步骤2：我们假设系数的初始值和常数“ m”和“ c”分别为零。 每次误差计算迭代后，我们将m和c的值增加一个小的学习率0.001。 时期是我们要对整个可用数据点进行此计算的次数。 随着我们增加纪元的数量，解决方案变得更加准确，但是却消耗了时间和计算能力。 根据业务案例，我们可以确定计算值中可接受的误差以停止迭代。

LR=0.001m=0c=0epoch=0

Step 3: In the below code, we run 1100 iterations on the available dataset and calculate the coefficient and constant value.

步骤3：在下面的代码中，我们在可用数据集上运行1100次迭代，并计算系数和常数值。

For each independent data point, we calculate the dependent value (i.e. yhat) and then calculate the error between the calculated and actual dependent value.

对于每个独立数据点，我们计算相关值(即yhat)，然后计算所计算的相关值与实际相关值之间的误差。

Based on the error, we change the value of coefficient and constant for the next iteration calculation.
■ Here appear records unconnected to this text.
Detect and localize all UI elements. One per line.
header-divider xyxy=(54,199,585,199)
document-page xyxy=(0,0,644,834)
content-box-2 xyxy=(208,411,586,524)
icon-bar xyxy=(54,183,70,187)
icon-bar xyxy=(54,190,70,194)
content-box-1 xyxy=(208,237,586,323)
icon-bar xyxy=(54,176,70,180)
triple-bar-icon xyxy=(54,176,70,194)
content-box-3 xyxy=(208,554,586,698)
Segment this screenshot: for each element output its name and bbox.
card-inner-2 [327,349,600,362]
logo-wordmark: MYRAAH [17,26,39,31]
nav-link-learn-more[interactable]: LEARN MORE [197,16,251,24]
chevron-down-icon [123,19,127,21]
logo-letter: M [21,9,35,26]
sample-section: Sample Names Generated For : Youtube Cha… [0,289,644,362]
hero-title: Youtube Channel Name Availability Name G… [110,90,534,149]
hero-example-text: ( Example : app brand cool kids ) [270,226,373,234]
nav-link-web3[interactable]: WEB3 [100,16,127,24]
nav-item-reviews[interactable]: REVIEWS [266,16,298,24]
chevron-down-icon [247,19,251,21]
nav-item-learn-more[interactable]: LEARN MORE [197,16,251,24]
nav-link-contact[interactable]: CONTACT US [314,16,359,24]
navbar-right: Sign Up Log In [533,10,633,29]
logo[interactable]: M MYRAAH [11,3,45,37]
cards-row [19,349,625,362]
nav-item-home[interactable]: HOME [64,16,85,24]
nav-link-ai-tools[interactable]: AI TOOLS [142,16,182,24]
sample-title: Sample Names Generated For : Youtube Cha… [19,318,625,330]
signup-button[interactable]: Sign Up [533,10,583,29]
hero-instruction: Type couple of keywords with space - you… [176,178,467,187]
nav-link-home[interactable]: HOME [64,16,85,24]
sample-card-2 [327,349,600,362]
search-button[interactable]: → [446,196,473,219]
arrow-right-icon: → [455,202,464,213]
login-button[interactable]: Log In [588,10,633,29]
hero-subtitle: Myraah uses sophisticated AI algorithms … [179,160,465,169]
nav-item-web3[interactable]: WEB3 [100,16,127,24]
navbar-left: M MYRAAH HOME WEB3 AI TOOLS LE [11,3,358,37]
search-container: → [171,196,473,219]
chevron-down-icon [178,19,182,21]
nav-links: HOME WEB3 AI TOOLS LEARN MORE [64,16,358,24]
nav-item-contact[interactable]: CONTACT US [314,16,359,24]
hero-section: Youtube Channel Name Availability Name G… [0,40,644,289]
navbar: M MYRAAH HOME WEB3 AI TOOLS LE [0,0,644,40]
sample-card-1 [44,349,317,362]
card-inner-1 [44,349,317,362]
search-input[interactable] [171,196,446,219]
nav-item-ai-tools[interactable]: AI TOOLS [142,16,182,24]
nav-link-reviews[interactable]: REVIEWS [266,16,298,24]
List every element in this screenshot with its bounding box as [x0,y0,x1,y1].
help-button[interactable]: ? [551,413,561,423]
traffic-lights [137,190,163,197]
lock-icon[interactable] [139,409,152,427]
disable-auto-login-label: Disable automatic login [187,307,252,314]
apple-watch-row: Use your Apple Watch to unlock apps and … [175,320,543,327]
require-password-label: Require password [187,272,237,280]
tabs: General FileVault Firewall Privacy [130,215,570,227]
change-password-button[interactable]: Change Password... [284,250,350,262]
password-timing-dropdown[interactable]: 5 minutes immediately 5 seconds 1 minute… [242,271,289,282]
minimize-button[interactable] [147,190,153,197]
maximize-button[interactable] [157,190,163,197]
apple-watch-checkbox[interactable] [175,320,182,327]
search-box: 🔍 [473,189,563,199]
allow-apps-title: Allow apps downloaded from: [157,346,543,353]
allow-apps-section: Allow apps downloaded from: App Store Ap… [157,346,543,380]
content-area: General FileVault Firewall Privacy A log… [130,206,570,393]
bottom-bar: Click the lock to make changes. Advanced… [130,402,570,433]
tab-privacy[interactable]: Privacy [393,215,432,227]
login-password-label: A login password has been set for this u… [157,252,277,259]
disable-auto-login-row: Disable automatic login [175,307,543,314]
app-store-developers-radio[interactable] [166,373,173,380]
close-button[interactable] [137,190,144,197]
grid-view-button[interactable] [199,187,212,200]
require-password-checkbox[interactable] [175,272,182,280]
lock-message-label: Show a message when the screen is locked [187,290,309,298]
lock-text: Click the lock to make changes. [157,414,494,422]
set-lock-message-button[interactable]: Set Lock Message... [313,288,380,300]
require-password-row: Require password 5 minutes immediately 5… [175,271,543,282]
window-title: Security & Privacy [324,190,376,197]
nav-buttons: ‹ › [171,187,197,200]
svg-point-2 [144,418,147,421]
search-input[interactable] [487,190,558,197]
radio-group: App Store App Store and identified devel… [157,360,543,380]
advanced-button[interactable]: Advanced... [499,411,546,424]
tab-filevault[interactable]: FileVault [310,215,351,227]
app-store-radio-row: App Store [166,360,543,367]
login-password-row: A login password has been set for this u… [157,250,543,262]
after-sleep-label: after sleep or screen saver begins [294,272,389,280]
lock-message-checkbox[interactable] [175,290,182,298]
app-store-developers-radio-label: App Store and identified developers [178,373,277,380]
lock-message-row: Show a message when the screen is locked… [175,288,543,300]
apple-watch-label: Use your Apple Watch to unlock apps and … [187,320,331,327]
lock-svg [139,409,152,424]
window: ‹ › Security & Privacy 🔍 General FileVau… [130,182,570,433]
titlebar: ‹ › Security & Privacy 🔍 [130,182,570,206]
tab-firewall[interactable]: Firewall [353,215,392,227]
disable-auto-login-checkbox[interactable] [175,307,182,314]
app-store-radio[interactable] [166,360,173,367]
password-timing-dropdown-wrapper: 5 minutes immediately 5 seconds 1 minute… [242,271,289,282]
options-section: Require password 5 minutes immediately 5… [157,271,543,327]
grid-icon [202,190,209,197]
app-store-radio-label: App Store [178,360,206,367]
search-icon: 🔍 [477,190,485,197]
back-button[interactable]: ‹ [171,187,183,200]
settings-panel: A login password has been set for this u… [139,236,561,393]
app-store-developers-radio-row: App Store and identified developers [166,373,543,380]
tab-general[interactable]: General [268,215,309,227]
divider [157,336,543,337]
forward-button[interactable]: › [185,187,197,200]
根据该误差，我们更改系数和常数的值，以进行下一次迭代计算。

New coefficient= Current coefficient — (Learning Rate*Error)

新系数=当前系数-(学习率*错误)

New Constant = Current Constant -(Learning Rate*Error*Independent Variable Value)

新常数=当前常数-(学习率*错误*独立变量值)

while epoch<1100:    epoch=epoch+1    counter=0    for x in Independent_Variable:        yhat=(m*x)+c        error=yhat-Dependent_Variable[counter]        c=c-(LR*error)        m=m-(LR*error*x)        counter=counter+1

We check the value of the coefficient and constant after 1100 iterations on the available dataset.

我们在可用数据集上进行1100次迭代后检查系数和常数的值。

print("The final value of  m", m)print("The final value of  c", c)

Mathematically, it can be represented as y=(0.81*x)+0.33

数学上可以表示为y =(0.81 * x)+0.33

Finally, let us compare the earlier output with the Scikit-learn linear regression algorithm result

最后，让我们将早期输出与Scikit-learn线性回归算法的结果进行比较

from sklearn.linear_model import LinearRegressionreg = LinearRegression().fit(Independent_Variable.reshape(-1,1), Dependent_Variable)print(reg.coef_)print(reg.intercept_)

With 1100 iterations on the available dataset the calculated value of the coefficient and constant/bias is very close to the output of Scikit-learn linear regression algorithm.

在可用数据集上进行1100次迭代后，系数和常数/偏置的计算值非常接近Scikit-learn线性回归算法的输出。

I hope this gives article gave you a firm understanding on behind the scene mathematical calculation and concept in linear regression. Also, we have seen the way gradient descent is applied to find the optimal solution. In the case of multiple linear regression, the math and logic remain the same, and it is just scaled further in more dimensions.

我希望本文能使您对线性回归的数学计算和概念有一个深刻的了解。 同样，我们已经看到了应用梯度下降法找到最佳解的方法。 在多元线性回归的情况下，数学和逻辑保持不变，并且只是在更多维度上进行了进一步扩展。